_Supplied material:_
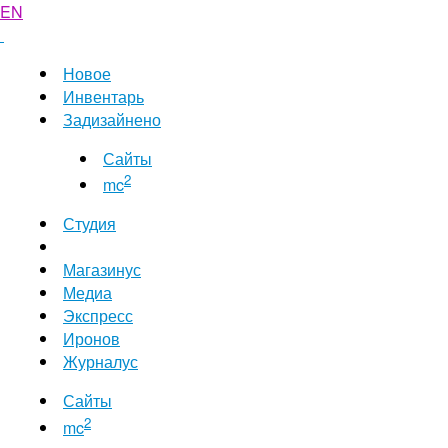
EN
Новое
Инвентарь
Задизайнено
Сайты
2
mc
Студия
Магазинус
Медиа
Экспресс
Иронов
Журналус
Сайты
2
mc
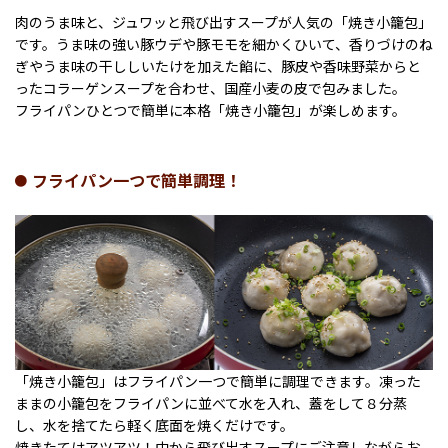
肉のうま味と、ジュワッと飛び出すスープが人気の「焼き小籠包」
です。うま味の強い豚ウデや豚モモを細かくひいて、香りづけのね
ぎやうま味の干ししいたけを加えた餡に、豚皮や香味野菜からと
ったコラーゲンスープを合わせ、国産小麦の皮で包みました。
フライパンひとつで簡単に本格「焼き小籠包」が楽しめます。
フライパン一つで簡単調理！
「焼き小籠包」はフライパン一つで簡単に調理できます。凍った
ままの小籠包をフライパンに並べて水を入れ、蓋をして８分蒸
し、水を捨てたら軽く底面を焼くだけです。
焼きたてはアツアツ！中から飛び出すスープにご注意しながらお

_Requirement:_ Reproduce the whole listing above word for word, dropping each image.

_Worked solution:_
EN
Новое
Инвентарь
Задизайнено
Сайты
2
mc
Студия
Магазинус
Медиа
Экспресс
Иронов
Журналус
Сайты
2
mc
肉のうま味と、ジュワッと飛び出すスープが人気の「焼き小籠包」
です。うま味の強い豚ウデや豚モモを細かくひいて、香りづけのね
ぎやうま味の干ししいたけを加えた餡に、豚皮や香味野菜からと
ったコラーゲンスープを合わせ、国産小麦の皮で包みました。
フライパンひとつで簡単に本格「焼き小籠包」が楽しめます。
フライパン一つで簡単調理！
「焼き小籠包」はフライパン一つで簡単に調理できます。凍った
ままの小籠包をフライパンに並べて水を入れ、蓋をして８分蒸
し、水を捨てたら軽く底面を焼くだけです。
焼きたてはアツアツ！中から飛び出すスープにご注意しながらお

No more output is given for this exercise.